Leaders or managers?

By Shahzad Chaudhry
November 02, 2018

This is the crux of governance, the difference and complementarity of which must come early to any person in a position of leadership. Actually, it is a bit of both.

What comes under one’s control as material and human resource is enjoined as sacred trust to care and improve in fulfilment of the common purpose. The resource is meant to help the one trusted with its care to achieve stated goals as the basis of a contract between the trustees – in this case the people – and the one entrusted to such position of eminence. This in short is the job statement for Prime Minister Imran Khan who is meant to be both a leader and a manager.

If it sounds abstract, reduce it down to a functional example from the military. In its innate nature, the military is about leadership, of which management is a subset. The role of a commander is dual, of a leader and a manager. The human resource placed under one becomes his responsibility, especially in the roles they are meant to be war-ready in. This is a graduated process and a function of time and experience which with the right kind of training can enable an individual to attain the desired level of proficiency. To make a person realise the requisite level of proficiency is the prime responsibility. This task is part management and part leadership – managing human resource and enabling it for the most optimum output, and the necessary leadership to motivate him to work towards higher levels of attainment.

What however remains an exclusive leadership function is creativity and innovation in policy direction and formulation, and in implementing it to progress forward the entity placed under one’s remit. This can begin with being creative and realistic in objectives, purpose, methods, employment strategies and extraordinary sense of commitment beyond the call of duty in fulfilment of the common purpose.

Leaders distinguish themselves from managers by being creative in ideas and vision and policy guidance, which will raise the quality of existence and function of the entity he is responsible for, while managers may only manage without moving the proficiency scale. Ditto for material assets; keeping them available and ready to be used at any time of calling. Managers at the very least ensure that the level of proficiency does not decay below what was handed over. Better managers will improve efficiency and proficiency when handing them over to the next charge. Leaders must move the entire lot forward wholesomely.

Relevant to our governance method in vogue, the bureaucracy – central, superior, or provincial – is that asset under the prime Minister and the chief ministers, as much as is the money in the treasury that the government is entrusted with. The leaders and managers are meant to use them optimally to deliver the results that leaders seek. For good or worse, the bureaucracy is the machinery that runs the government; some call it the skeleton around which each government places its own shroud with its own distinct look. But from the inside the same skeleton holds the facade.

In mechanical terms, when a policy is fed into it a machine delivers the intended product at the other end. If both the input and the machine are in harmony the product is agreeable. If the machine is corroded, for any number of reasons, the government of the day has the duty to oil it and keep it functional; if some parts need changing, those must be changed, but to keep it running is a governmental function. The reform in it that the PTI envisages must answer these two needs: remove the corrosion, and replace what is not functional. Till it is replaced, if indeed that is possible over time or intended, this is the only machine that will run a government.
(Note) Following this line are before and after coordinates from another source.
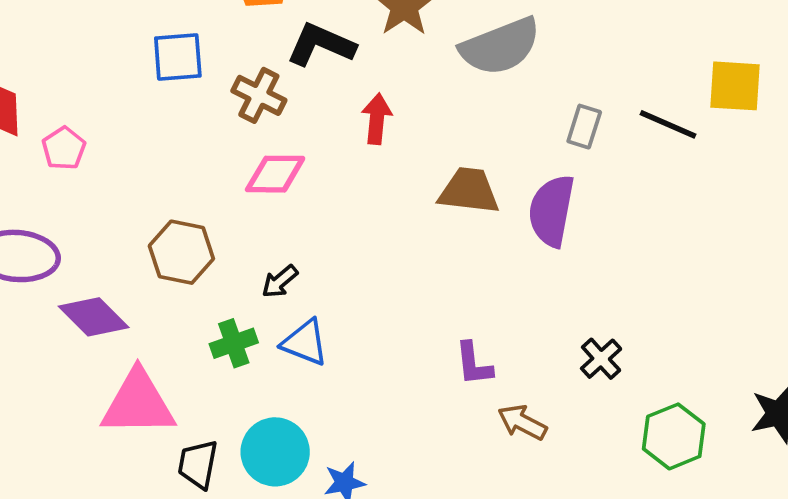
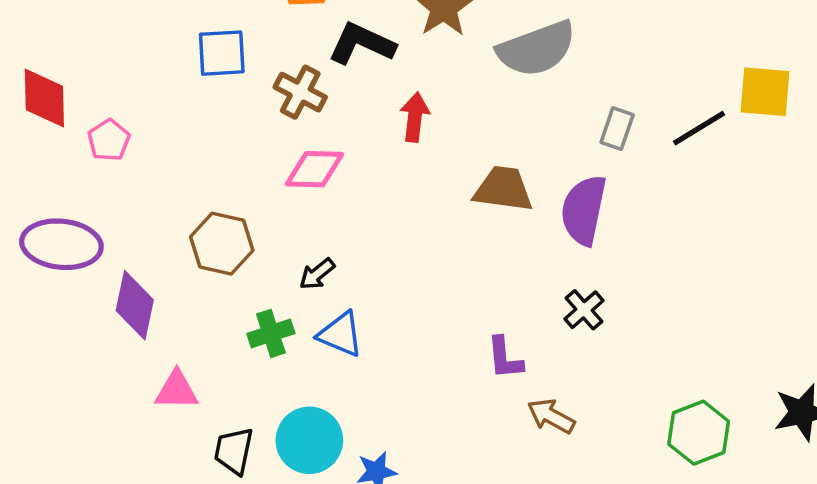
black line: (668, 124) -> (699, 128), turned -56
purple diamond: (94, 317) -> (135, 305), turned 56
black cross: (601, 359) -> (584, 310), moved
pink triangle: (138, 403) -> (177, 390), size x0.6

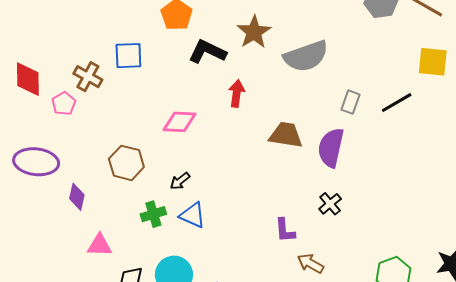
brown cross: (300, 92) -> (88, 77), moved
yellow square: (765, 92) -> (433, 62), moved
purple diamond: (135, 305) -> (77, 197), size x0.7

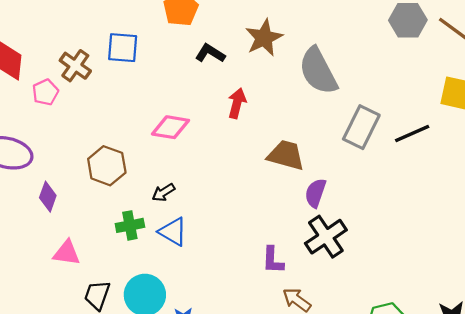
black L-shape: (207, 52) -> (210, 53), size x0.7
gray semicircle: (306, 56) -> (318, 71), turned 75
gray rectangle: (351, 102) -> (361, 127), size x1.6
purple semicircle: (331, 148) -> (315, 193), moved, size x0.7
black cross: (330, 204) -> (326, 237), size x1.6

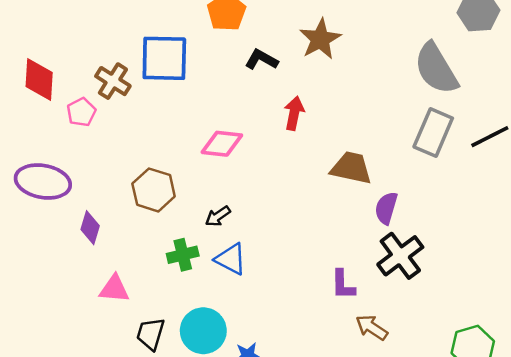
blue square: (123, 48) -> (164, 58), size x1.4
gray semicircle: (318, 71) -> (436, 69), moved

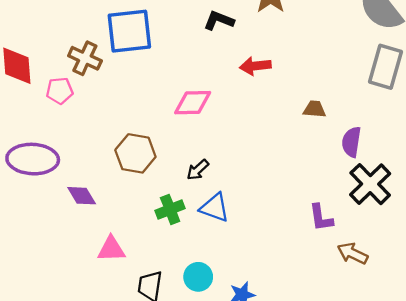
pink pentagon: (81, 112) -> (60, 91), turned 30
red arrow: (294, 113) -> (255, 66), turned -100
brown trapezoid: (351, 168) -> (314, 109), size x0.6
purple diamond: (90, 228) -> (82, 196), turned -40
cyan circle: (203, 331) -> (198, 277), size x0.7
The bureaucracy may be corrupted in how it may have been mal-administered but it remains the only system on offer. The Sharif brothers understood this limitation the best, and were perhaps the most adept at incorporating the bureaucracy, realising early enough its perennial essence. Bureaucracy remains a mix; it has some outstanding individuals and some others who may not be as bright and brilliant. The Sharifs chose the best and tasked them with specific objectives to be achieved in a given timeframe. They then equipped them with necessary fiscal and legal enablers which could assure the tasked bureaucrats the necessary freedom to operate without external intervention. The matter of some 56 companies in the public-private domain is the case in point.

That some of them, regardless of their brilliance and entrepreneurship, ended up mixing personal gain with diligence became a consequence of blind trust and inadequate oversight. Perhaps the trust in their ability was blind; perhaps the aim was to enable a laissez faire environment of functioning where – by design or default – leakage, wastage or pilferage of resource became possible. That is exactly what is under scrutiny and what has become a sore for those being looked at by accountability institutions for neglecting the fiduciary aspects of the trust. That remains a sad reflection of the state of bureaucracy and how politics may have blotted an essential arm of governance.

Some governments have been in power in the provinces for extended and continuous tenures, causing bureaucrats there to become beholden to the political leadership for career gains. This without much effort transmuted into material benefit as the bureaucracy became agents for political benefit rather than for service of the state and its people. This corrosion has pervaded the bureaucracy. A government fresh into its tenure is certain to find it difficult to reconcile with such residual political influence which inhibits loyalty while finding the malignance odious. Be that as it may, this machine must still be brought back to its productive state.

The PTI government though seems in another state. Fazed by the reluctance of a few in the bureaucracy to go along with initial urgings for favour by some of the newly-elects, the government is in a frenzy – forcing irrational resort to executive power to make bureaucrats pliant. This reeks of uninitiated understanding of governance, pitching the executive against its own arm of administering governance and implementing policy. Delays in spelling out and bringing forth a plan of reform haven’t helped, engendering apprehensions in the mind of the services on the ultimate intent of the reform.

How efficiency and fidelity in the bureaucracy are reenergised should be the primal concern. It goes without saying that now is not the time to open another front as the government grapples with its teething issues in the government. Along the way when a plan of reform takes a final shape it must be shared with the bureaucracy to incorporate it into the process. Co-opting their support will ensure success of its implementation. In the meanwhile, the bureaucracy is the only mechanism available to implement policy.